> **DESCRIPTION OF THE TASK**
Return, word for word, only the lines of the data below that lie between the line with "LinkedIn (802, 1226)" and the line with "Faisnéis Chorparáideach (620, 932)", those two lines included.

> **SUPPLIED MATERIAL**
=== Begin Enclosure ===

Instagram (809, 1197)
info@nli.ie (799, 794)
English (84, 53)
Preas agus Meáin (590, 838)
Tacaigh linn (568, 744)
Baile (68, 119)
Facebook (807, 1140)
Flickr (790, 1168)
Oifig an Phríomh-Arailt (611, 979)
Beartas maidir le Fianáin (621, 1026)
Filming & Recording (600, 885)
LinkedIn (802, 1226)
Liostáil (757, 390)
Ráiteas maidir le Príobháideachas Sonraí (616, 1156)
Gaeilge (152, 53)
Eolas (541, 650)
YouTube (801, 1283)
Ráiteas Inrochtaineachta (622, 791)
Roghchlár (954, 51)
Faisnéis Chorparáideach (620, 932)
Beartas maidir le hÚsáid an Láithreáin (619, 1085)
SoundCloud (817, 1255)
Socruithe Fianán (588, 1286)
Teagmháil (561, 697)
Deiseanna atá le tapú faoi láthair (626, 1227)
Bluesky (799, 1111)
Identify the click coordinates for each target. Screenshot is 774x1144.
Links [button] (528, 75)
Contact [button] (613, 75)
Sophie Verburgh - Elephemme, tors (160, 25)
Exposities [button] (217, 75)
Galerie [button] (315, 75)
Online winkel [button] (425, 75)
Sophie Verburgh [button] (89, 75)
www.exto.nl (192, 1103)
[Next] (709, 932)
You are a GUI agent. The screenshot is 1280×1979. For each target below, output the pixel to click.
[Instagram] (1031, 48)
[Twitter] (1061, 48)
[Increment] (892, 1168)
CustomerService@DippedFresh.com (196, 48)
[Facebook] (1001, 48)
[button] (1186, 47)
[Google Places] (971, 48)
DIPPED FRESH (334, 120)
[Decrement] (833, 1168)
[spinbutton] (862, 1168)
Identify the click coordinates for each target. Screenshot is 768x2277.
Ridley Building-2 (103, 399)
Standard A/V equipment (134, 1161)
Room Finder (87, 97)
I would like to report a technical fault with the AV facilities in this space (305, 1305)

=== End Enclosure ===

> **REPLY TO THE TASK**
LinkedIn (802, 1226)
Liostáil (757, 390)
Ráiteas maidir le Príobháideachas Sonraí (616, 1156)
Gaeilge (152, 53)
Eolas (541, 650)
YouTube (801, 1283)
Ráiteas Inrochtaineachta (622, 791)
Roghchlár (954, 51)
Faisnéis Chorparáideach (620, 932)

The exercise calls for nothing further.